YOUR TASK: The records underneath are to be repeated exactly, with the pictures left out.

DATA TO USE:
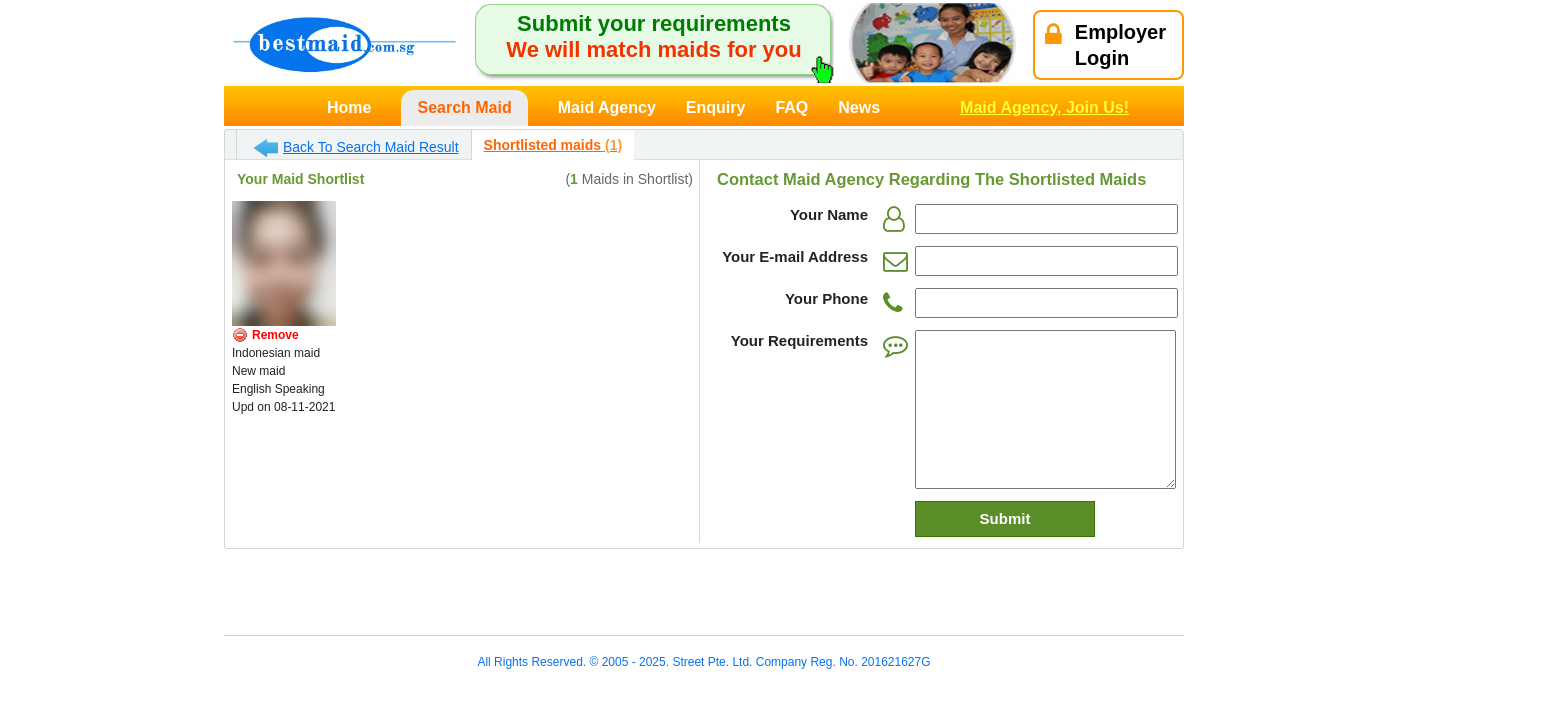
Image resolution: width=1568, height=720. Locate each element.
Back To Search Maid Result (356, 148)
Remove (275, 335)
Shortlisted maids (553, 145)
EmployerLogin (1105, 45)
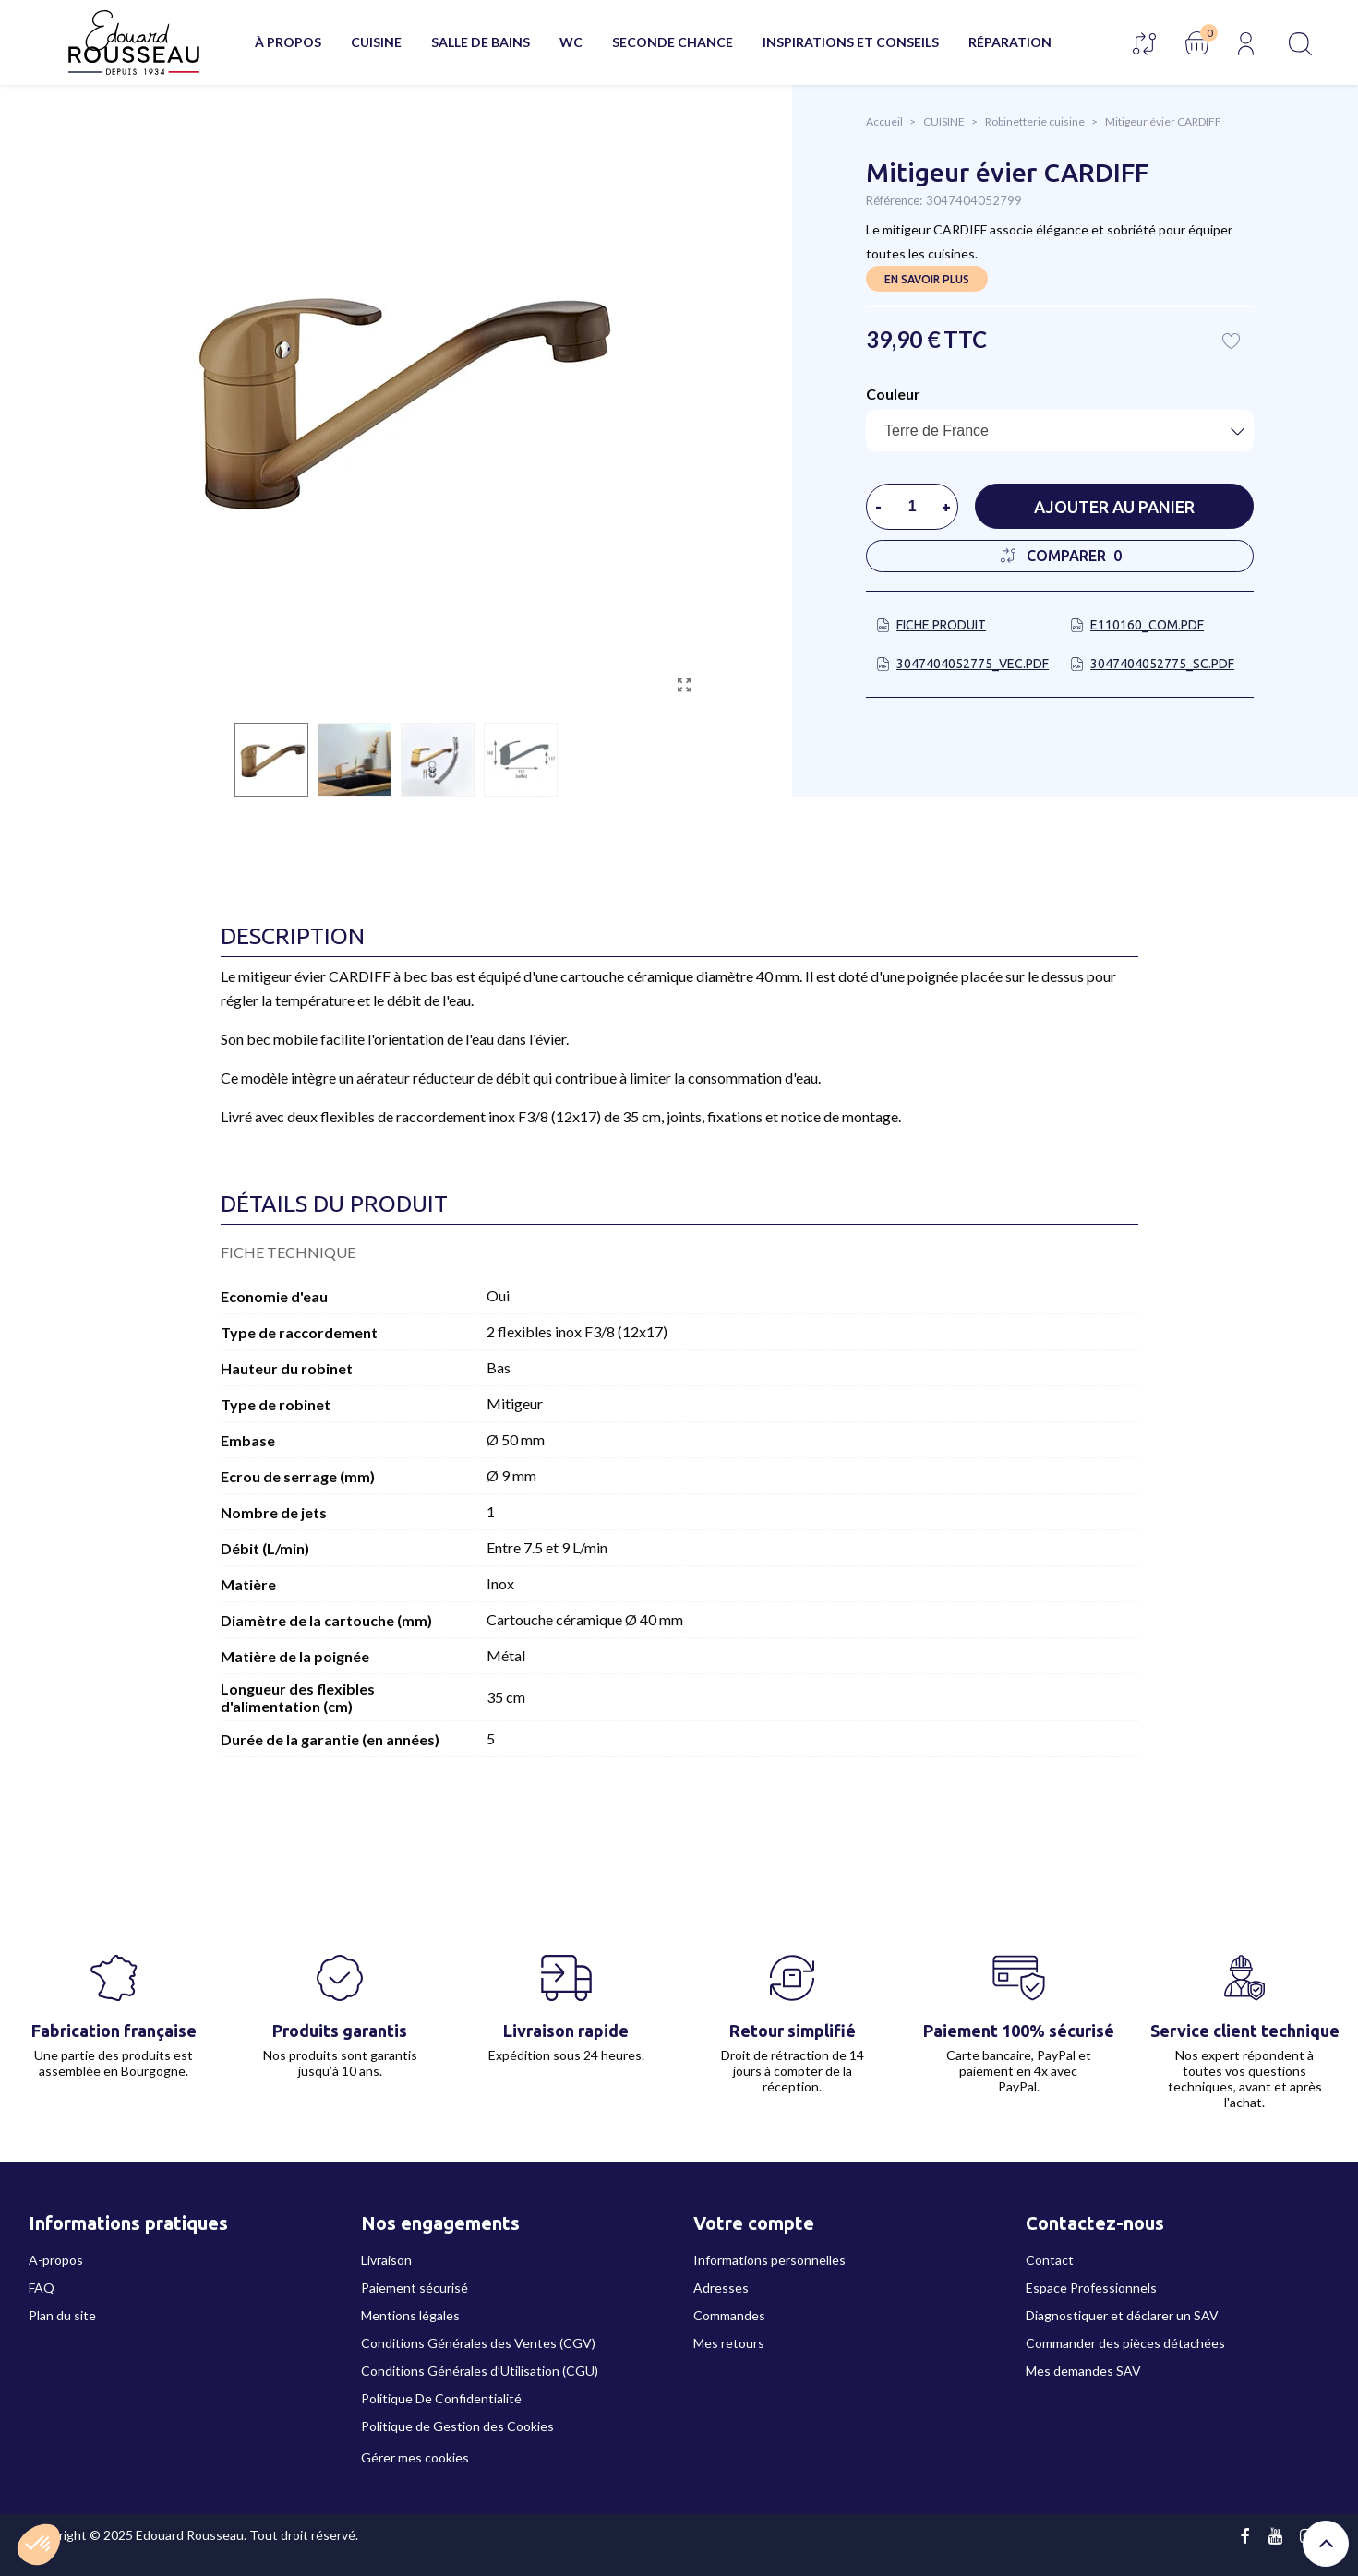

TASK ANSWER:
Image resolution: width=1568, height=720. Locate each element.
Back To Search Maid Result (356, 148)
Remove (275, 335)
Shortlisted maids (553, 145)
EmployerLogin (1105, 45)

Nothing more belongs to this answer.